Nefesimi tutup telefona biraz daha sarıldığımda O'nun sesini duydum.

"Yaklaşma."

Evet. Barbara oradaydı. Telefonu hızla kapadım ve Harry'e döndüm. Muhtemelen konuşmayı duymamıştı bile.

"Harry." Dedim.

Kafasını kaldırıp bana baktı.

"Şimdi.." gözlerimi sinirle gözlerine diktim. "Bana burada ne haltlar döndüğünü anlatmak için 3 saniyen var."

Gülümserken dudaklarını alayla büzdü.

"1.."

Cebimden silahı çıkardım ve tetiği çektim.

"2.."

Silahı ona doğrulttum.

"Ya şimdi ya asla Styles."

"Dur." Diye bağırdı ellerini havaya kaldırıp. "Ne bok yediğini sanıyorsun sen? Sakin ol tamam mı?"

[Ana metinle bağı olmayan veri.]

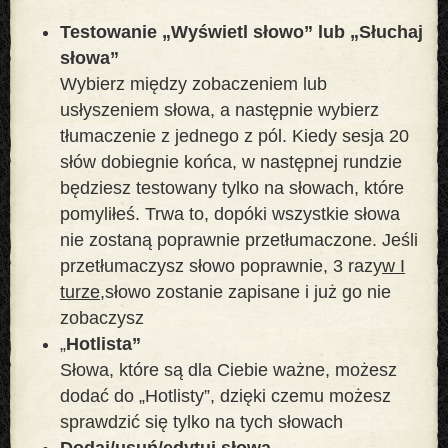
Testowanie „Wyświetl słowo” lub „Słuchaj
słowa”
Wybierz między zobaczeniem lub
usłyszeniem słowa, a następnie wybierz
tłumaczenie z jednego z pól. Kiedy sesja 20
słów dobiegnie końca, w następnej rundzie
będziesz testowany tylko na słowach, które
pomyliłeś. Trwa to, dopóki wszystkie słowa
nie zostaną poprawnie przetłumaczone. Jeśli
przetłumaczysz słowo poprawnie, 3 razy
w I
turze,
słowo zostanie zapisane i już go nie
zobaczysz
„
Hotlista”
Słowa, które są dla Ciebie ważne, możesz
dodać do „Hotlisty”, dzięki czemu możesz
sprawdzić się tylko na tych słowach
Dodaj/usuń/edytuj słowa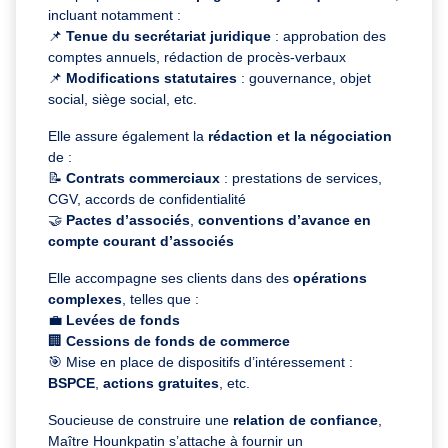
incluant notamment :
📌
Tenue du secrétariat juridique
: approbation des
comptes annuels, rédaction de procès-verbaux
📌
Modifications statutaires
: gouvernance, objet
social, siège social, etc.
Elle assure également la
rédaction et la négociation
de :
📝
Contrats commerciaux
: prestations de services,
CGV, accords de confidentialité
🤝
Pactes d’associés
,
conventions d’avance en
compte courant d’associés
Elle accompagne ses clients dans des
opérations
complexes
, telles que :
💼
Levées de fonds
🏢
Cessions de fonds de commerce
🎯 Mise en place de dispositifs d’intéressement :
BSPCE
,
actions gratuites
, etc.
Soucieuse de construire une
relation de confiance
,
Maître Hounkpatin s’attache à fournir un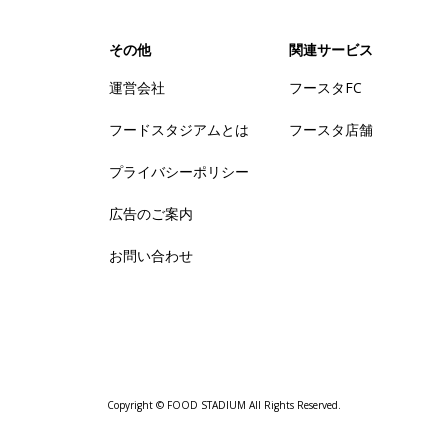
その他
関連サービス
運営会社
フースタFC
フードスタジアムとは
フースタ店舗
プライバシーポリシー
広告のご案内
お問い合わせ
Copyright © FOOD STADIUM All Rights Reserved.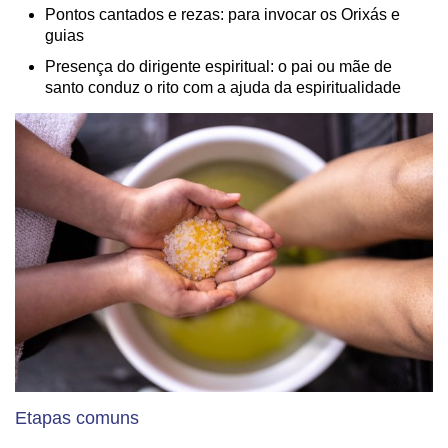
Pontos cantados e rezas: para invocar os Orixás e
guias
Presença do dirigente espiritual: o pai ou mãe de
santo conduz o rito com a ajuda da espiritualidade
Etapas comuns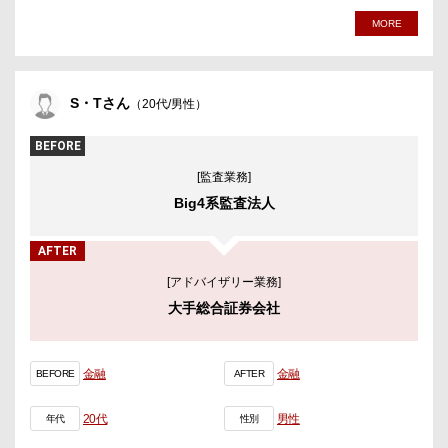
MORE
S・Tさん
（20代/男性）
BEFORE
[監査業務]
Big4系監査法人
AFTER
[アドバイザリー業務]
大手総合証券会社
金融
金融
BEFORE
AFTER
20代
男性
年代
性別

Silahı hala yüzüne doğru tutarken devam etmesini işaret ettim.

"Bak,Barbara'yı sevdiğimi biliyorsun. Son zamanlarda tuhaf davranmaya başlamıştı ve bende onu bir doktora-"

"LANET OLSUN BANA DOĞRUYU SÖYLE SENİ ŞEREFSİZ. YEMİN EDERİM Kİ BU TETİĞİ ÇEKMEK BENİM İÇİN HİÇ SORUN DEĞİL."

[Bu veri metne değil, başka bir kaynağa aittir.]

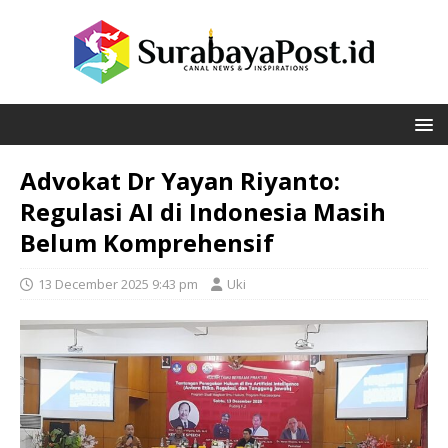
Advokat Dr Yayan Riyanto:
Regulasi AI di Indonesia Masih
Belum Komprehensif
13 December 2025 9:43 pm
Uki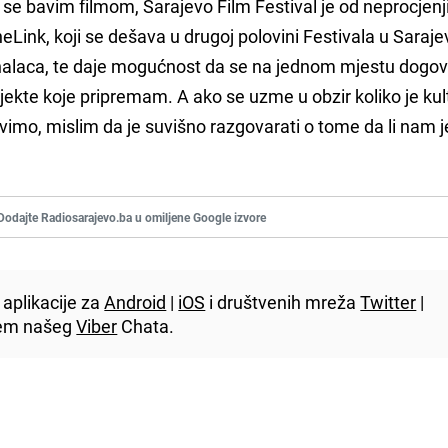
 se bavim filmom, Sarajevo Film Festival je od neprocjenj
eLink, koji se dešava u drugoj polovini Festivala u Saraje
ionalaca, te daje mogućnost da se na jednom mjestu dogo
jekte koje pripremam. A ako se uzme u obzir koliko je kul
vimo, mislim da je suvišno razgovarati o tome da li nam j
Dodajte Radiosarajevo.ba u omiljene Google izvore
aplikacije za
Android
|
iOS
i društvenih mreža
Twitter
|
utem našeg
Viber
Chata.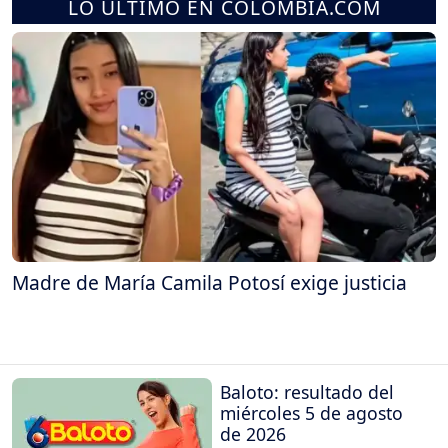
LO ÚLTIMO EN COLOMBIA.COM
Madre de María Camila Potosí exige justicia
Baloto: resultado del
miércoles 5 de agosto
de 2026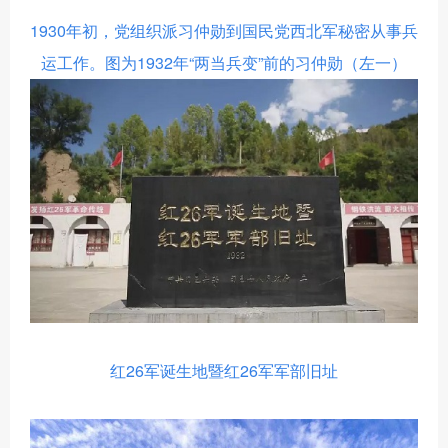
1930
年初，党组织派习仲勋到国民党西北军秘密从事兵
运工作。图为
1932
年“两当兵变”前的习仲勋（左一）
红
26
军诞生地暨红
26
军军部旧址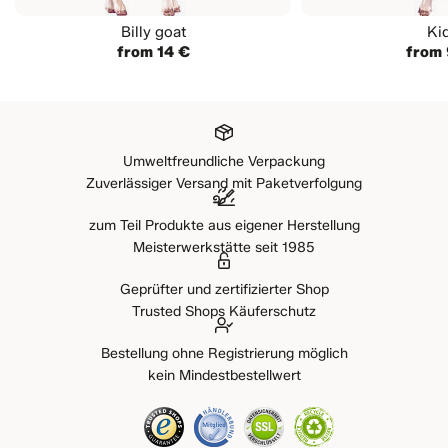
Billy goat
Ki
from 14 €
from 
Umweltfreundliche Verpackung
Zuverlässiger Versand mit Paketverfolgung
zum Teil Produkte aus eigener Herstellung
Meisterwerkstätte seit 1985
Geprüfter und zertifizierter Shop
Trusted Shops Käuferschutz
Bestellung ohne Registrierung möglich
kein Mindestbestellwert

Kükreyen bir aslan ve karşısında ezilen bir kuzu tablosu çizdiğimize emindim. Ama hiçbiri benim gibi Barbara'yı tanımıyordu. O çok zekiydi ve ben onun şizofren olmadığını biliyorum. Bi-li-yo-rum.

(Ulan göt madem biliyodun neden kızın suratına sen şizofrensin dedin dkdj. Yazar burda susması gerektiğini anladı)

"Neden beni daha önce sorgulamadın?" dedi Harry. Ona ateş etmemden ölümüne korkuyordu.

"Sizin hazırladığınız aptal belgenin sahte olabileceğini anlamak zor değil ahmak."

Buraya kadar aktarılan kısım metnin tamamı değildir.